A clean green sheet on the Silk Road


'Reciprocal relationship'
If you find the solar plant too remote in your life as its impact may not be immediately felt, you may want to go on a tour of Abu Dhabi, mindful of the charging stations as a fixture of the cityscape. The city has set concrete decarbonizing transformation strategies for its transportation system. "With our partners, we look to ensure an entire zero emission fleet of taxies by 2040," declares Abdulla Al Marzouqi, director-general of Abu Dhabi's Integrated Transport Centre, a subsidiary of the Department of Municipalities and Transport.
Shenzhen, which Al Marzouqi hails as one of the few successful stories of green public transport transformation, will be the key model for the UAE to take a leaf from. Shenzhen Bus Group is the first and largest pure electric transport operator with about 10,000 electric vehicles, and "they will provide us with support and guidance - from drafting electric transport policies to assessing electric transport operational efficiency," he says.
Chinese mainland companies in the new energy sector are taking intellectual and technical assets, as well as technological standards, overseas today - "from upstream, like solar energy production and energy storage services, to downstream, where EV companies are coming to the Middle East," says Hallie Liao, general manager of KMB International Inc, parent company of Shenzhen Bus Group.

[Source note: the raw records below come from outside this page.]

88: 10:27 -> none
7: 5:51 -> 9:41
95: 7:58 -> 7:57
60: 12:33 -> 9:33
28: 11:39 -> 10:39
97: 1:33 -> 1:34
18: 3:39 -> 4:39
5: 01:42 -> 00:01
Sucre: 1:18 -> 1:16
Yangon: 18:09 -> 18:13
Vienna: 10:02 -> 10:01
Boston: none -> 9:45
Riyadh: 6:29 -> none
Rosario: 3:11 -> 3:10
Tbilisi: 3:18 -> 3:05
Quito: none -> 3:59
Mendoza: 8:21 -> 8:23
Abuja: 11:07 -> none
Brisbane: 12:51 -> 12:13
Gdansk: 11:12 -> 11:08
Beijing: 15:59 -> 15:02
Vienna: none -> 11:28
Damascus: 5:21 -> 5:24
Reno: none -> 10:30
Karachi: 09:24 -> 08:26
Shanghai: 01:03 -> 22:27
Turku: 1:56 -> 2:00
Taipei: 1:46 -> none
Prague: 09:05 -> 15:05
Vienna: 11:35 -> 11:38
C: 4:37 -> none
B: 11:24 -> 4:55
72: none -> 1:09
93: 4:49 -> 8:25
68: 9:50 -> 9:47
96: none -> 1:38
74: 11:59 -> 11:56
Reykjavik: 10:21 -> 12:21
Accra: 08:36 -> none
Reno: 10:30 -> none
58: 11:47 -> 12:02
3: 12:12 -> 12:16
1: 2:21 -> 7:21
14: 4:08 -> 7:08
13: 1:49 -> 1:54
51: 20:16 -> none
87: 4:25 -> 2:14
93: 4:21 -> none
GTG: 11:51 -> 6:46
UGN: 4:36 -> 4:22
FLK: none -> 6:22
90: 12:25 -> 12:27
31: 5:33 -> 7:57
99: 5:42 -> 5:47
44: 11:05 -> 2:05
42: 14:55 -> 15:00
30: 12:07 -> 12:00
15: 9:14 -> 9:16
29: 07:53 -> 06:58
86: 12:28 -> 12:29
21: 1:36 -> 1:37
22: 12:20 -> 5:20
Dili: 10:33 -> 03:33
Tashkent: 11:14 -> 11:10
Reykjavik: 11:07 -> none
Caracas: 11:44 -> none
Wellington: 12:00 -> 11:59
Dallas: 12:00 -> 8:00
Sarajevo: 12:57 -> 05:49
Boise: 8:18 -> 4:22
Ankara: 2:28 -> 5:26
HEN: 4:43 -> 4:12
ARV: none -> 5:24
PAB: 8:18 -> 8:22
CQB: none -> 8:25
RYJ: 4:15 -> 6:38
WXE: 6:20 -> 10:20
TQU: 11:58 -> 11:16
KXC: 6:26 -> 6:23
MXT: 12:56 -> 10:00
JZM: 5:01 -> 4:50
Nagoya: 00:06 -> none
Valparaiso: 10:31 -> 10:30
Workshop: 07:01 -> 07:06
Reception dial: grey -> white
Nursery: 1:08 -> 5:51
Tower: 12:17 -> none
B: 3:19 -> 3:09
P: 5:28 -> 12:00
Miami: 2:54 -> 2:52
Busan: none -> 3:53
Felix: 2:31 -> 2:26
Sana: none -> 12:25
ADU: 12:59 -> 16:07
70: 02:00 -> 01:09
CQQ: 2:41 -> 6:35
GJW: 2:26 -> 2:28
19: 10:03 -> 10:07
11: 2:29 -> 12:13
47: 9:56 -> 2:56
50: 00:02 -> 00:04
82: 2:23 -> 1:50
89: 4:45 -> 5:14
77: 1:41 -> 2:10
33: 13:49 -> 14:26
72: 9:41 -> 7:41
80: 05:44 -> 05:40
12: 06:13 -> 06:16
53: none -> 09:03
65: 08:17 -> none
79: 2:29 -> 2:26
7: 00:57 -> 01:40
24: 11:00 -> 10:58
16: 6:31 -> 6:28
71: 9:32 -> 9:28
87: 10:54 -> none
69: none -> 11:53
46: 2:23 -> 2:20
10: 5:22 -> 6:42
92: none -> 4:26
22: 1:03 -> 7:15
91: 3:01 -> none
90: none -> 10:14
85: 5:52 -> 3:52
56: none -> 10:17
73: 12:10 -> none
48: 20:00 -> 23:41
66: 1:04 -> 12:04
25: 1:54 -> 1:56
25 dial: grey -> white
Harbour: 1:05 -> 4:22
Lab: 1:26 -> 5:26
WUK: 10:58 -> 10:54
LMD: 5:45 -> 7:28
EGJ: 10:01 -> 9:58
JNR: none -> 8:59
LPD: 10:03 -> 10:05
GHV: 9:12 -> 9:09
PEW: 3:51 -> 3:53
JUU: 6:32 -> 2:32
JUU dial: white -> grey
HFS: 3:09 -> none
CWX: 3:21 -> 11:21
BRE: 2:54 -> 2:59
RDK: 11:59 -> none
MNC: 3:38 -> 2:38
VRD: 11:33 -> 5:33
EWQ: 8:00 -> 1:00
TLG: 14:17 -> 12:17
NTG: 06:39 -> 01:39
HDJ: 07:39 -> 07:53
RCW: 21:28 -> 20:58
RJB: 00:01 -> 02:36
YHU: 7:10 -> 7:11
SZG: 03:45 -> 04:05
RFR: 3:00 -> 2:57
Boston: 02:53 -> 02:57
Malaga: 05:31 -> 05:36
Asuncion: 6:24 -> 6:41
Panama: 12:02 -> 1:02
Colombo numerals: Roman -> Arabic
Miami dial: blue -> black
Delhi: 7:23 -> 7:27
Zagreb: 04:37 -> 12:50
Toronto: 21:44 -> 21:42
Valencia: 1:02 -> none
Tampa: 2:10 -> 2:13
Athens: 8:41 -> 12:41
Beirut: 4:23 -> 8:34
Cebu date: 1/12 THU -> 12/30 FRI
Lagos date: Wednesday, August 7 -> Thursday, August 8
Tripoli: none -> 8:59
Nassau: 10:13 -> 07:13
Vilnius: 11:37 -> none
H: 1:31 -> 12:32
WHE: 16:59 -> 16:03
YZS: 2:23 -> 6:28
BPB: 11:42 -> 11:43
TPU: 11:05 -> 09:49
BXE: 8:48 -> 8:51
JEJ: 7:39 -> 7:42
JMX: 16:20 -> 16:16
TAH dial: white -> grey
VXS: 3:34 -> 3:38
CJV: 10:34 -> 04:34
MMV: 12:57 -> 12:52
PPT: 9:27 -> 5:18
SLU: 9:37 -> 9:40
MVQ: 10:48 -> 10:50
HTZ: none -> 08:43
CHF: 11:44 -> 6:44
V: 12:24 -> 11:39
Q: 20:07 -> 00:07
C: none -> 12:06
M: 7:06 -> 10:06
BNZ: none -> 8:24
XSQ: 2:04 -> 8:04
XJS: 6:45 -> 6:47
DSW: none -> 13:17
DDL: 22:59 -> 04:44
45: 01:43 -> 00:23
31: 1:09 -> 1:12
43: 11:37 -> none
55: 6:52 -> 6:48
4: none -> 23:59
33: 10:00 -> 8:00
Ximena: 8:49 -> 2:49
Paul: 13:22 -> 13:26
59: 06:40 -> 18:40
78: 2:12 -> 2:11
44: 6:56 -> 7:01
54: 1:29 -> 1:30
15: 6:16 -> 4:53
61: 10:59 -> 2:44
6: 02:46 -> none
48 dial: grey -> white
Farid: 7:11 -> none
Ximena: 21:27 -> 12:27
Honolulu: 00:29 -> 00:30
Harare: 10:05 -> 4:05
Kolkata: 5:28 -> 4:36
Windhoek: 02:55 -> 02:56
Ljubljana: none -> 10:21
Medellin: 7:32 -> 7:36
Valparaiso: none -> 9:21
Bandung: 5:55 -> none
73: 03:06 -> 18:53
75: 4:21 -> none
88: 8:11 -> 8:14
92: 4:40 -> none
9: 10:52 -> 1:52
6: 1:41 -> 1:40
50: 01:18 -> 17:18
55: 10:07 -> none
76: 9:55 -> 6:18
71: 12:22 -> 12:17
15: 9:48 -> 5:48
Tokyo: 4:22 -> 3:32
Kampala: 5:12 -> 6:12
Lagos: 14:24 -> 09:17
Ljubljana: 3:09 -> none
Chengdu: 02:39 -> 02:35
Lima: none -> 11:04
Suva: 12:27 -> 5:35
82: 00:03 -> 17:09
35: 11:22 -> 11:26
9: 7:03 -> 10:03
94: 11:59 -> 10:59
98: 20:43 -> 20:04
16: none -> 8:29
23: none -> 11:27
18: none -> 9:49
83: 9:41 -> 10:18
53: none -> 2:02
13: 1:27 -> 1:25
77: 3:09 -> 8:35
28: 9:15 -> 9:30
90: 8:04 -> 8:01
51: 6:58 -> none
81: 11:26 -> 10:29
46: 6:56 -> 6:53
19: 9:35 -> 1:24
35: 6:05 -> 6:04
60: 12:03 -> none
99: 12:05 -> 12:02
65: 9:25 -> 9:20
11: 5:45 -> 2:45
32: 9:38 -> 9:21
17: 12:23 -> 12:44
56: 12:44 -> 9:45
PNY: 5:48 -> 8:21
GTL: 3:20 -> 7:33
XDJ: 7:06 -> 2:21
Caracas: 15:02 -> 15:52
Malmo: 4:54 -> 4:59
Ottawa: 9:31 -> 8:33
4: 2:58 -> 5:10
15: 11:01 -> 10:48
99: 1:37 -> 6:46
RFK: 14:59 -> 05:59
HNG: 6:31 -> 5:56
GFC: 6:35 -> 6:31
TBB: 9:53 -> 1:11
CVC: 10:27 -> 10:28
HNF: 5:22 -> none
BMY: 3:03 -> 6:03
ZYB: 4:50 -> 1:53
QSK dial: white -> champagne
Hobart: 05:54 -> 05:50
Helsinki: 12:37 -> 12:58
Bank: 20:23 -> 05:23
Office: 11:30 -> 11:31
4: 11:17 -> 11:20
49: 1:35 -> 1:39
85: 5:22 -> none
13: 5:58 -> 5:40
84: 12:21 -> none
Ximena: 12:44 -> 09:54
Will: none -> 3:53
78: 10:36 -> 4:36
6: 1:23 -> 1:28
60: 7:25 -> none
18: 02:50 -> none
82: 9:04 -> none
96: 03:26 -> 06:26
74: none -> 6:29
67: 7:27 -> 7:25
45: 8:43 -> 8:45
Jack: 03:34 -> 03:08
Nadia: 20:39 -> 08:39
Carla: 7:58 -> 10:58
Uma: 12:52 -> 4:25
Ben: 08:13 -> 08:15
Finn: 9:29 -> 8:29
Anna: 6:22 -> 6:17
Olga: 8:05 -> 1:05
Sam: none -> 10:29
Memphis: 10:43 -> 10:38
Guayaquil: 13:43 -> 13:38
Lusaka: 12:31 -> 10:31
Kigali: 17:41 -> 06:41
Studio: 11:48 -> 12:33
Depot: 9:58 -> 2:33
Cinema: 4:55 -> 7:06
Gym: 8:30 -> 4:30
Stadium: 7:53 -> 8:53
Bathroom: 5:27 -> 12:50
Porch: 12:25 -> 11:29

In the exhausting battle with climate deterioration, China has gone out of its way liaising with countries and regions involved in the BRI, hoping to haul humanity back from the cusp of possible annihilation by climate change. But the country runs the gauntlet of international naysayers discrediting it for intensifying its grip on the renewable energy chain.
Rumors can be damaging, but they would easily crumble if everyone in the know smashes them and defends the wronged side.